Quantitative values may be applied to risks when using qualitative analysis. Values such as very risky, not so risky; high and low; high, medium, and low; high, high medium, medium, medium low, and low are generally used. Qualitative evaluation might also evaluate the risks on a scale of one to ten. These values can be applied to both the probability and the impact of the risk. The impact and probability can then be combined to give similar descriptions to the severity of the risk.

The table in Figure 8-2 illustrates a method of determining the qualitative value of severity for various values of impact and probability.

Figure 8-2: RISK QUALITATIVE EVALUATION TABLE

If an evaluation of impact and probability used a scaled evaluation of one to ten, the numbers could be multiplied to get the severity. In this way a probability of 7 with an impact of 9 would give us a severity of 63. This number for severity should give us plenty of information for ranking the risks. Using the high, medium, and low version sometimes creates disagreements about risks that are on the borderline between one value and another. For example, does this risk have an impact of medium or high when it is close to the border between the two values? And what happens when the impact is very high or very low and the probability is the opposite?

If the organization is especially averse to high-impact risks, the resulting severities can be modified to reflect this desire no matter what scale is used. In Figure 8-2, a low probability combined with a high impact results in a medium severity while a high probability with a low impact results in a low severity. It may also be necessary to modify scales to recognize stakeholder risk tolerance relevant to some aspects of the project but not others. Cost risks may be valued much less than schedule risks or the opposite may be true, depending on stakeholder aversion to cost and schedule variances.

While qualitative analysis is less precise than quantitative analysis, evaluating the results is far less expensive in terms of both time and money. The results are good enough to indicate the overall risk of the project and identify the high-priority risks in order to begin taking some corrective action. This kind of information may assist in pricing the project to a client.

Quantitative risk analysis attempts to attach specific numerical values to the risks. The severity can be assessed from these numerical values for impact and probability. Numerical techniques for decision analysis are used for this approach. These techniques include Monte Carlo analysis, PERT, computer simulations, decision tree analysis, critical chain scheduling, statistical estimating techniques, and expected value analysis. Generally we find the use of statistics and probability theory to be useful in quantitative analysis.

Care should always be used in quantitative analysis because using a good quantitative technique with bad data is worse than not using the technique at all. Many people are impressed with statistical models and simulations and never look at the data to see how good they are. It is quite possible to impress people into making the wrong decision based on excellent analysis of bad data.

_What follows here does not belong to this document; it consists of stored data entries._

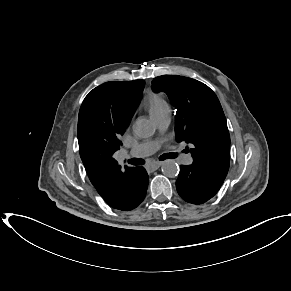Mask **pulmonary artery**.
I'll list each match as a JSON object with an SVG mask.
<instances>
[{
  "label": "pulmonary artery",
  "instance_id": "1",
  "mask_svg": "<svg viewBox=\"0 0 291 291\" xmlns=\"http://www.w3.org/2000/svg\"><path fill=\"white\" fill-rule=\"evenodd\" d=\"M154 120L155 124L157 125L158 129L160 131H165L170 123V111H164L160 114L151 116ZM160 147V143L158 141H147L142 142L135 147H133L128 154H126L129 158H143L147 157L154 152H156ZM182 162L184 164H191L192 163V157L191 155H184L182 157Z\"/></svg>",
  "mask_w": 291,
  "mask_h": 291
}]
</instances>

Care should also be exercised in the use of quantitative techniques because the cost of applying the technique and collecting the data can sometimes be more than the cost of the risks the technique helps to quantify.

General statistical techniques

Since risks are associated with probability techniques, it seems natural that we use probability distribution functions to help describe the impact and probability of the various risks in the project.

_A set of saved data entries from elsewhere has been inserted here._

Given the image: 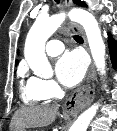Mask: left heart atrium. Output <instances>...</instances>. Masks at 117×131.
<instances>
[{"label": "left heart atrium", "mask_w": 117, "mask_h": 131, "mask_svg": "<svg viewBox=\"0 0 117 131\" xmlns=\"http://www.w3.org/2000/svg\"><path fill=\"white\" fill-rule=\"evenodd\" d=\"M87 62L85 56L79 51L65 53L56 63L58 80L67 87L77 85L84 77Z\"/></svg>", "instance_id": "obj_1"}]
</instances>
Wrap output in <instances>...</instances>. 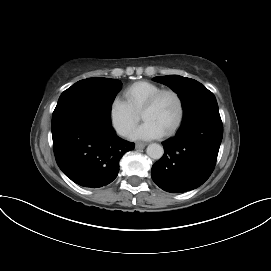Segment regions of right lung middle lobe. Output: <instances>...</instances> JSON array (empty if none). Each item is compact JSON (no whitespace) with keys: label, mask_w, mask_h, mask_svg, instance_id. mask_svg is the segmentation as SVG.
Returning <instances> with one entry per match:
<instances>
[{"label":"right lung middle lobe","mask_w":271,"mask_h":271,"mask_svg":"<svg viewBox=\"0 0 271 271\" xmlns=\"http://www.w3.org/2000/svg\"><path fill=\"white\" fill-rule=\"evenodd\" d=\"M121 86L119 80L109 78L78 81L61 94L52 115L51 127L93 114L104 115L110 120L111 106Z\"/></svg>","instance_id":"right-lung-middle-lobe-1"}]
</instances>
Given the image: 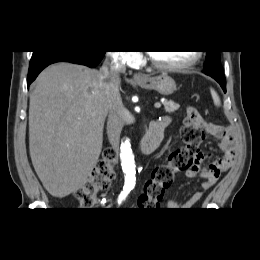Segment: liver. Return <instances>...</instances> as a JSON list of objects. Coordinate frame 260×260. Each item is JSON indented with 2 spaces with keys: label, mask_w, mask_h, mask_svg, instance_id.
Here are the masks:
<instances>
[{
  "label": "liver",
  "mask_w": 260,
  "mask_h": 260,
  "mask_svg": "<svg viewBox=\"0 0 260 260\" xmlns=\"http://www.w3.org/2000/svg\"><path fill=\"white\" fill-rule=\"evenodd\" d=\"M29 103V150L45 189L63 198L92 173L108 114L96 69L61 62L33 83Z\"/></svg>",
  "instance_id": "6515ba94"
}]
</instances>
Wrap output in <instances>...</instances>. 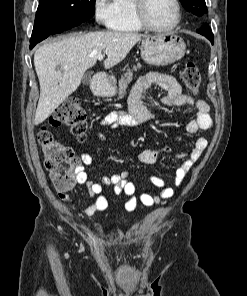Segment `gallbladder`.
I'll list each match as a JSON object with an SVG mask.
<instances>
[{
    "label": "gallbladder",
    "mask_w": 247,
    "mask_h": 296,
    "mask_svg": "<svg viewBox=\"0 0 247 296\" xmlns=\"http://www.w3.org/2000/svg\"><path fill=\"white\" fill-rule=\"evenodd\" d=\"M83 81L85 84H89L90 81H91V75L90 74H86L84 77H83Z\"/></svg>",
    "instance_id": "gallbladder-1"
}]
</instances>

Figure 8-3 shows a skewed probability distribution. This is typical for project cost and schedule risks. The distribution shows the possible occurrences of cost or schedule completion for a particular task along the X axis and relates them to the probability of that possibility occurring along the Y axis. The various possibilities are due to the risk associated with the task. For example, a task in a project has a most likely date. This date is plotted along the X axis. The probability associated with this date has the highest probability of any other date and is plotted at the corresponding point on the Y axis.

Figure 8-3: TYPICAL PROBABILITY DISTRIBUTION FOR COST AND SCHEDULE RISK

In a probability distribution the most likely date will always be at the peak of the probability distribution curve. This is not necessarily the average date for the task, which in a skewed distribution can be higher or lower, earlier or later, than the most likely date. Notice that the optimistic and pessimistic dates are the earliest and latest dates on the X axis and correspond to the lowest probability.

There are many distributions that can be applied. They can be symmetrical or skewed. Figure 8-4 shows a few that might be used in risk analysis—triangular, even, normal, and skewed distributions. The triangular distribution shows that probabilities increase uniformly from the optimistic point to a certain point where the highest probability is reached and then decrease uniformly until the pessimistic point is reached.

Figure 8-4: PROBABILITY DISTRIBUTIONS

The even distribution has the characteristic that any value on the X axis has exactly the same probability of occurring. There is no optimistic, pessimistic, average, or most likely point.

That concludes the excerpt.